Employment Prospects


About 85,000 environmental scientists and specialists, a group that includes environmental restoration planners, are employed in the United States, according to the U.S. Department of Labor. Forty-two percent work for federal, state, and local government agencies. Many others work in the private sector for architectural, engineering, scientific, management, and technical consulting companies. 

Starting Out

Environmental restoration planners often get started in their careers through internships or part-time jobs at environmental restoration planning consultancies. They find opportunities through professional associations such as the American Planning Association and the National Association of Environmental Professionals, as well as by contacting companies directly. 

Advancement Prospects

Environmental restoration planners with five or more years of experience advance by taking on more complex projects. Senior-level planners may be promoted to management roles, in which they oversee the work of others while handling larger projects. They may become division or district managers, responsible for larger regions. Full-time environmental restoration planners may leave their positions to start their own consulting businesses.

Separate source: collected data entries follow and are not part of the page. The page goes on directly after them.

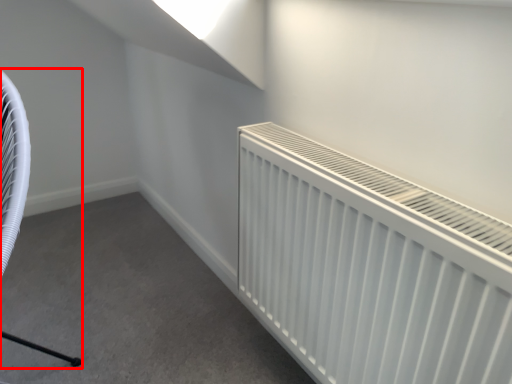 Question: In this image, where is swivel chair (annotated by the red box) located relative to radiator?

Choices:
 (A) left
 (B) right

Answer: (A) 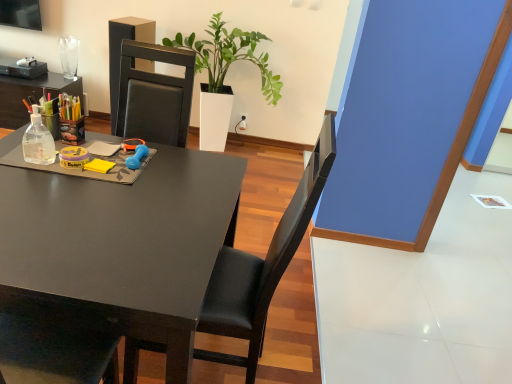 Question: Is black leather chair at center situated inside white glossy planter at center or outside?

Choices:
 (A) outside
 (B) inside

Answer: (A)

Question: Would you say black leather chair at center is to the left or to the right of white glossy planter at center in the picture?

Choices:
 (A) right
 (B) left

Answer: (A)

Question: Based on their relative distances, which object is farther from the white glossy planter at center?

Choices:
 (A) matte black desk at center
 (B) black leather chair at center

Answer: (B)

Question: Which is nearer to the matte black desk at center?

Choices:
 (A) white glossy planter at center
 (B) black leather chair at center

Answer: (B) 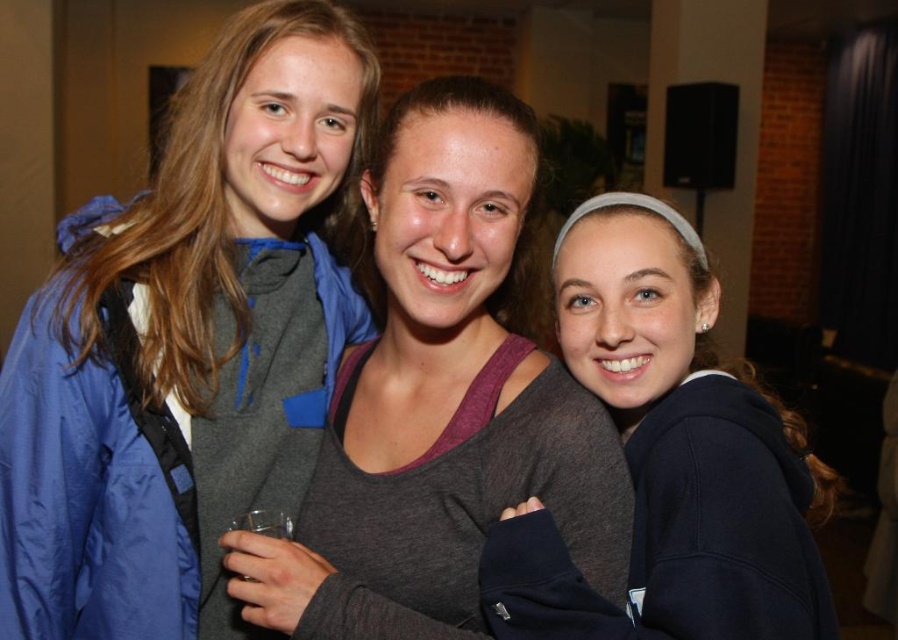 How far apart are matte gray hoodie at center and gray matte tank top at center?

The distance of matte gray hoodie at center from gray matte tank top at center is 8.00 inches.

Does point (190, 323) come behind point (509, 358)?

Yes.

The image size is (898, 640). Find the location of `matte gray hoodie at center`. matte gray hoodie at center is located at coordinates (188, 342).

I want to click on matte gray hoodie at center, so click(x=188, y=342).

Between matte gray hoodie at center and dark blue sweatshirt at center, which one is positioned lower?

dark blue sweatshirt at center is lower down.

At what (x,y) coordinates should I click in order to perform the action: click on matte gray hoodie at center. Please return your answer as a coordinate pair (x, y). Looking at the image, I should click on (188, 342).

Does point (317, 339) come behind point (813, 572)?

That is True.

Where is `matte gray hoodie at center`? This screenshot has height=640, width=898. matte gray hoodie at center is located at coordinates (188, 342).

Is gray matte tank top at center bigger than dark blue sweatshirt at center?

No.

Which is in front, point (533, 179) or point (667, 490)?

Positioned in front is point (667, 490).

The height and width of the screenshot is (640, 898). Find the location of `gray matte tank top at center`. gray matte tank top at center is located at coordinates click(x=439, y=403). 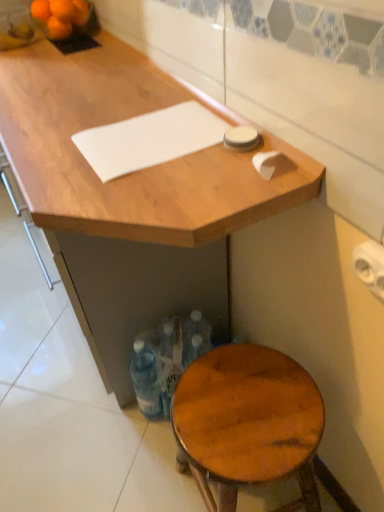 Where is `vacant space in white matte cutting board at upper center (from a real-world perspective)`? vacant space in white matte cutting board at upper center (from a real-world perspective) is located at coordinates (150, 136). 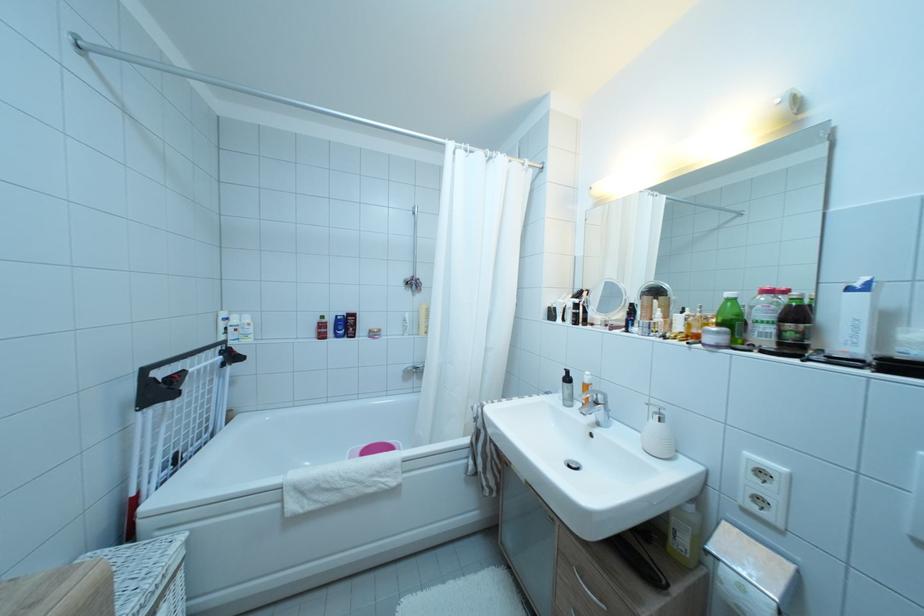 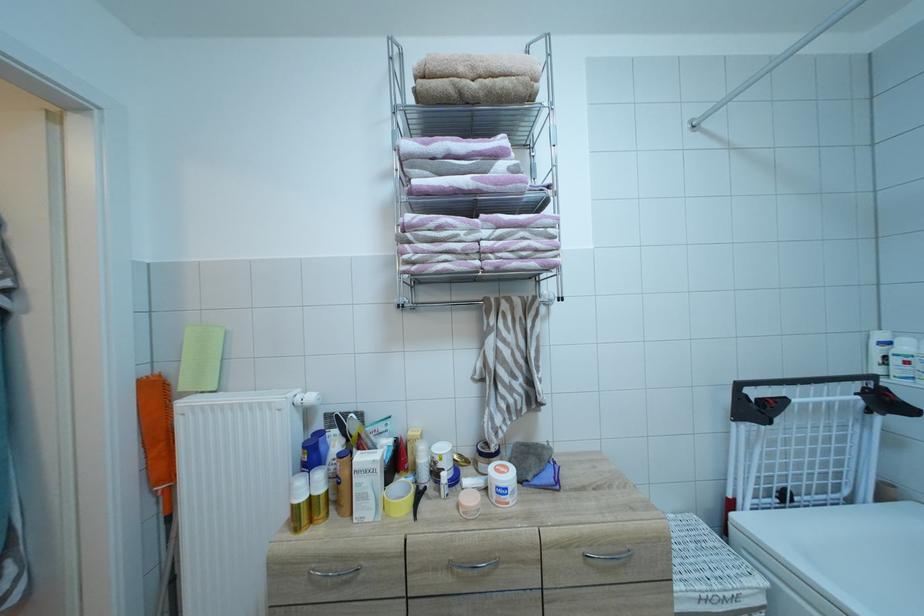 Question: The images are taken continuously from a first-person perspective. In which direction is your viewpoint rotating?

Choices:
 (A) Left
 (B) Right
 (C) Up
 (D) Down

Answer: (A) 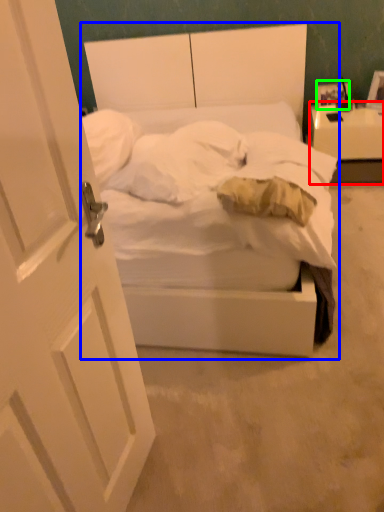 Question: Which object is positioned farthest from nightstand (highlighted by a red box)? Select from bed (highlighted by a blue box) and picture frame (highlighted by a green box).

Choices:
 (A) bed
 (B) picture frame

Answer: (A) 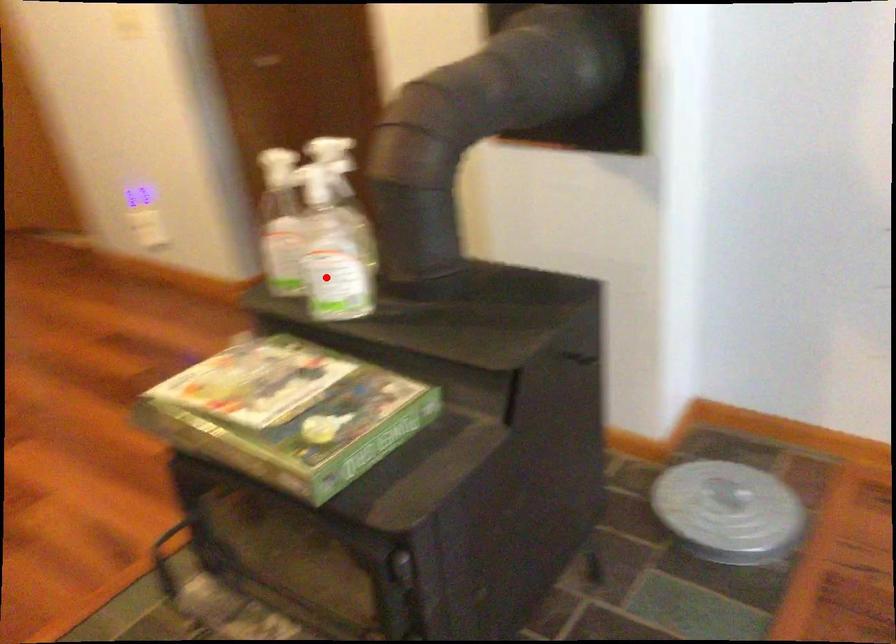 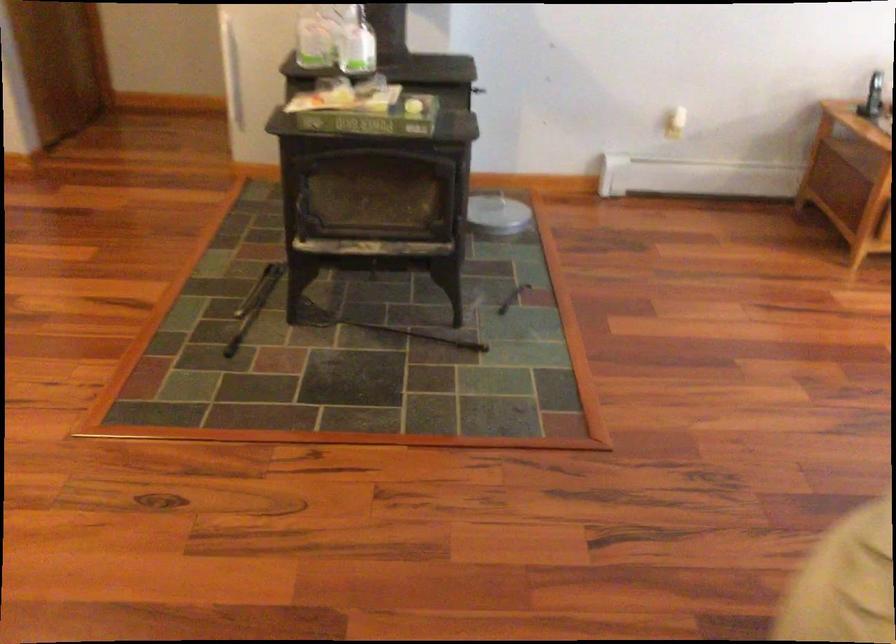 Question: I am providing you with two images of the same scene from different viewpoints. Image1 has a red point marked. In image2, the corresponding 3D location appears at what relative position? Reply with the corresponding letter.

Choices:
 (A) Closer
 (B) Farther

Answer: (B)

Others may go back to school to earn an advanced degree or get certified to improve their skills and knowledge in certain areas of environmental restoration planning. Lecturing at professional associations' events and conferences, teaching in colleges, and writing for trade publications are other ways that planners share their expertise and advance in their field.

Tips for Entry

Keep up with news and developments in the field by reading publications such as Planning (http://www.planning.org/planning) and Restoration Ecology (http://www.ser.org/page/RestorationEcology).

Visit https://www.planning.org/jobs/search and https://naep-jobs.careerwebsite.com for job listings.

Find industry publications, educational workshops, networking opportunities, and other resources through membership to professional associations, such as the American Planning Association, https://www.planning.org, and the National Association of Environmental Planners, http://www.naep.org.

Get an internship or part-time job at an environmental restoration planning consultancy. Ask your school's career services office for help with locating opportunities.